Content starts

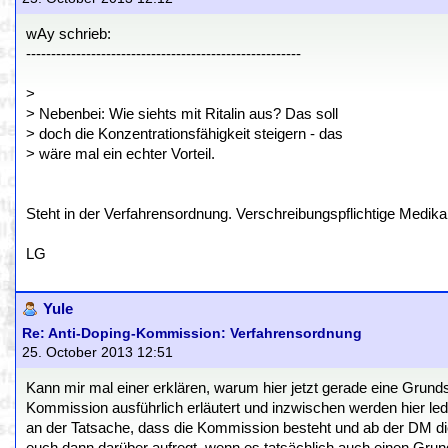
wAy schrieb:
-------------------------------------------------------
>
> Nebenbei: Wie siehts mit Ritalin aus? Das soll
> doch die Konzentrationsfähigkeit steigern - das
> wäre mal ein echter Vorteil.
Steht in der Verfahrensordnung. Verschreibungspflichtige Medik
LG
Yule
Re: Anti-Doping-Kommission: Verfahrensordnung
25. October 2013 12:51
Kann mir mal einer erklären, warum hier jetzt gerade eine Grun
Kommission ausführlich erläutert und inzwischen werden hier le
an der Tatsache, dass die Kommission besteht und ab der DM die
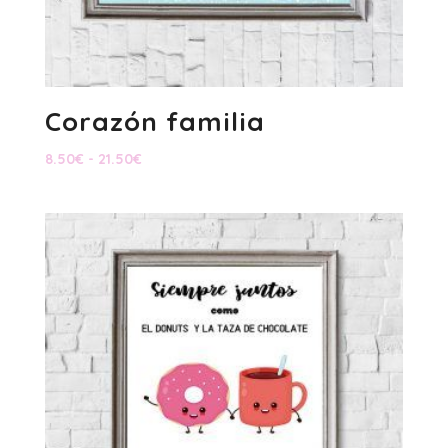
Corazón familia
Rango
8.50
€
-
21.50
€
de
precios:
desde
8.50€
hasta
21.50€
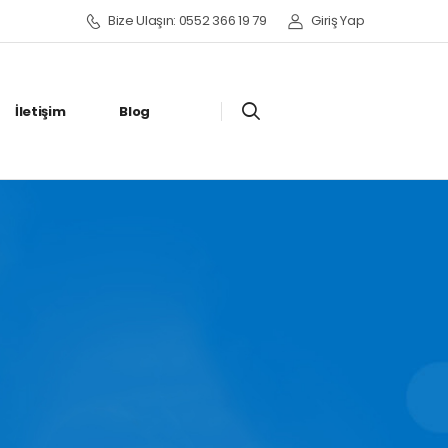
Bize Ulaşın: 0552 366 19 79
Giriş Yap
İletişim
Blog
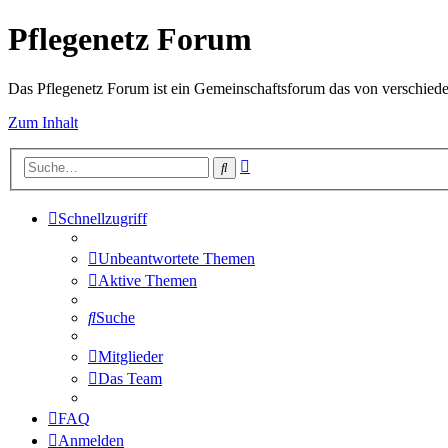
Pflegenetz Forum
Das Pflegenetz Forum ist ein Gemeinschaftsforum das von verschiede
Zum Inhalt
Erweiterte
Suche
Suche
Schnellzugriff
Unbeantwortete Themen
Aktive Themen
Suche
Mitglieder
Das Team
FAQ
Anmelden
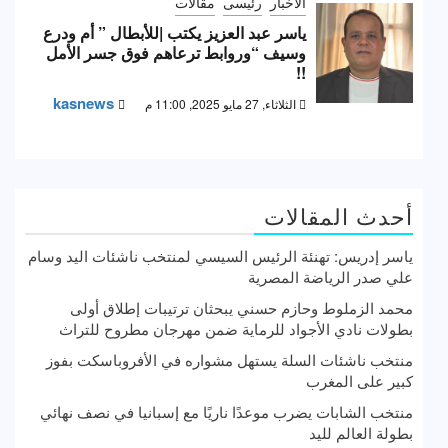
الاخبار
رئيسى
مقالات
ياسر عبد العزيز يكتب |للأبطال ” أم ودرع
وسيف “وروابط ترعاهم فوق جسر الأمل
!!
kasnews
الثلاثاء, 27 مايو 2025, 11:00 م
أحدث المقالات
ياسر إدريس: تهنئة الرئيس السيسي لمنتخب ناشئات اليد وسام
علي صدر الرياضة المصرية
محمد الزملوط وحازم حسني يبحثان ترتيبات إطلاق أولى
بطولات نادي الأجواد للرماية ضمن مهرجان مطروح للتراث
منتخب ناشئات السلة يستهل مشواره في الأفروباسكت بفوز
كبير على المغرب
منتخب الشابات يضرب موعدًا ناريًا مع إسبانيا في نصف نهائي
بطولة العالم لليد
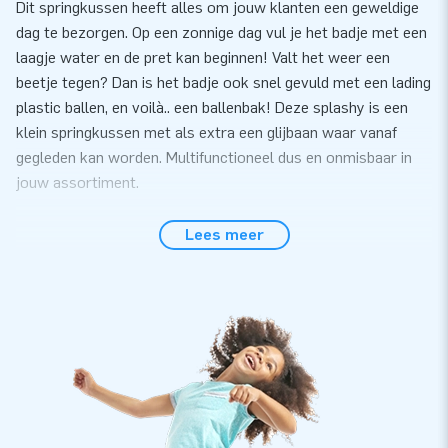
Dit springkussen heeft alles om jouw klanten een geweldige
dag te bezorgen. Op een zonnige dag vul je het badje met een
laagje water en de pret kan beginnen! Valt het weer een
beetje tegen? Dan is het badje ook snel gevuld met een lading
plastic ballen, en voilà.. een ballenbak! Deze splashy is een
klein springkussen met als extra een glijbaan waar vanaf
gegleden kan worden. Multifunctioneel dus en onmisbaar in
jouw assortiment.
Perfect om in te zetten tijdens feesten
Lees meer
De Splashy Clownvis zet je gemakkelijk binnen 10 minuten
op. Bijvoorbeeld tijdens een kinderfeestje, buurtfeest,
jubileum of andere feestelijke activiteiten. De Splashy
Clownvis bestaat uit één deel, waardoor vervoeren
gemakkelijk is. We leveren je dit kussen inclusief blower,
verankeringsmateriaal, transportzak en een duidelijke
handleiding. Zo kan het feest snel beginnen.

Content ends

● **What the task requires**
Where the listing above reaches the line that contains "أحدث المقالات", start retyping, and finish with the line that contains "منتخب ناشئات السلة"; reproduce those lines exactly and no others.

● **Solution to this problem**
أحدث المقالات
ياسر إدريس: تهنئة الرئيس السيسي لمنتخب ناشئات اليد وسام
علي صدر الرياضة المصرية
محمد الزملوط وحازم حسني يبحثان ترتيبات إطلاق أولى
بطولات نادي الأجواد للرماية ضمن مهرجان مطروح للتراث
منتخب ناشئات السلة يستهل مشواره في الأفروباسكت بفوز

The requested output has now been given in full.